> **Goal of the exercise**: Each line below should be repeated exactly as written, with no pictures carried over.
-- Supplied data follows --
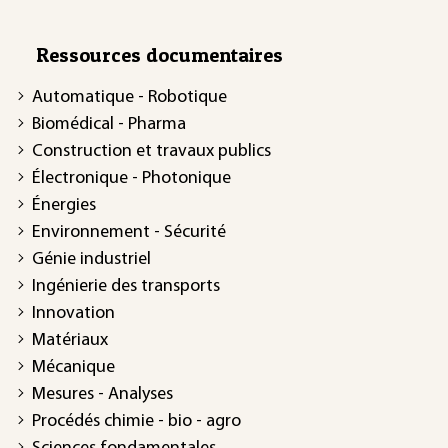
Ressources documentaires
Automatique - Robotique
Biomédical - Pharma
Construction et travaux publics
Électronique - Photonique
Énergies
Environnement - Sécurité
Génie industriel
Ingénierie des transports
Innovation
Matériaux
Mécanique
Mesures - Analyses
Procédés chimie - bio - agro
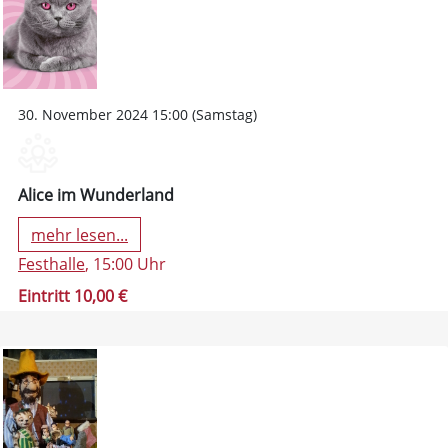
30. November 2024 15:00 (Samstag)
Alice im Wunderland
mehr lesen...
Festhalle
, 15:00 Uhr
Eintritt 10,00 €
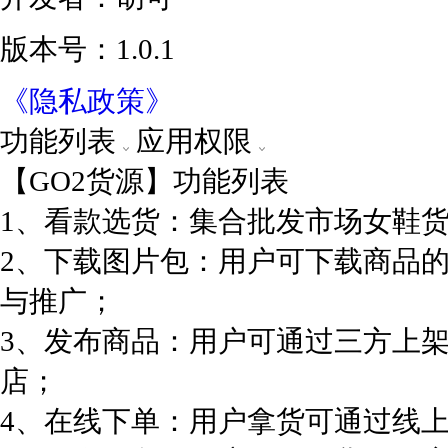
版本号：1.0.1
《隐私政策》
功能列表
应用权限
【GO2货源】功能列表
1、看款选货：集合批发市场女鞋
2、下载图片包：用户可下载商品
与推广；
3、发布商品：用户可通过三方上
店；
4、在线下单：用户拿货可通过线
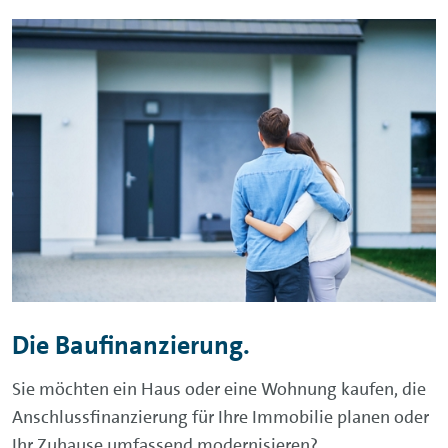
Die Baufinanzierung.
Sie möchten ein Haus oder eine Wohnung kaufen, die
Anschlussfinanzierung für Ihre Immobilie planen oder
Ihr Zuhause umfassend modernisieren?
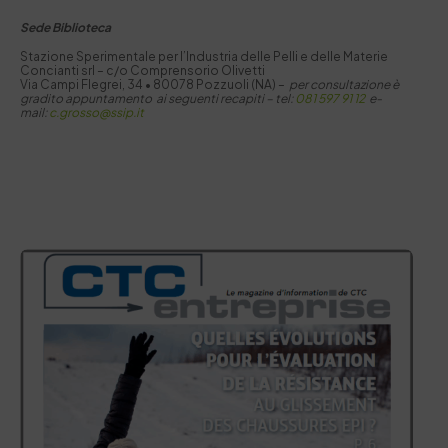
Sede Biblioteca
Stazione Sperimentale per I’Industria delle Pelli e delle Materie
Concianti srl – c/o Comprensorio Olivetti
Via Campi Flegrei, 34 • 80078 Pozzuoli (NA) –
per consultazione è
gradito appuntamento ai seguenti recapiti –
tel:
081 597 91 12
e-
mail:
c.grosso@ssip.it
-- Supplied data concluded --
> **Task response**:
Ressources documentaires
Automatique - Robotique
Biomédical - Pharma
Construction et travaux publics
Électronique - Photonique
Énergies
Environnement - Sécurité
Génie industriel
Ingénierie des transports
Innovation
Matériaux
Mécanique
Mesures - Analyses
Procédés chimie - bio - agro
30. November 2024 15:00 (Samstag)
Alice im Wunderland
mehr lesen...
Festhalle
, 15:00 Uhr
Eintritt 10,00 €
版本号：1.0.1
《隐私政策》
功能列表
应用权限
【GO2货源】功能列表
1、看款选货：集合批发市场女鞋
2、下载图片包：用户可下载商品
与推广；
3、发布商品：用户可通过三方上
店；
4、在线下单：用户拿货可通过线
Die Baufinanzierung.
Sie möchten ein Haus oder eine Wohnung kaufen, die
Anschlussfinanzierung für Ihre Immobilie planen oder
Ihr Zuhause umfassend modernisieren?
Sede Biblioteca
Stazione Sperimentale per I’Industria delle Pelli e delle Materie
Concianti srl – c/o Comprensorio Olivetti
Via Campi Flegrei, 34 • 80078 Pozzuoli (NA) –
per consultazione è
gradito appuntamento ai seguenti recapiti –
tel:
081 597 91 12
e-
mail:
c.grosso@ssip.it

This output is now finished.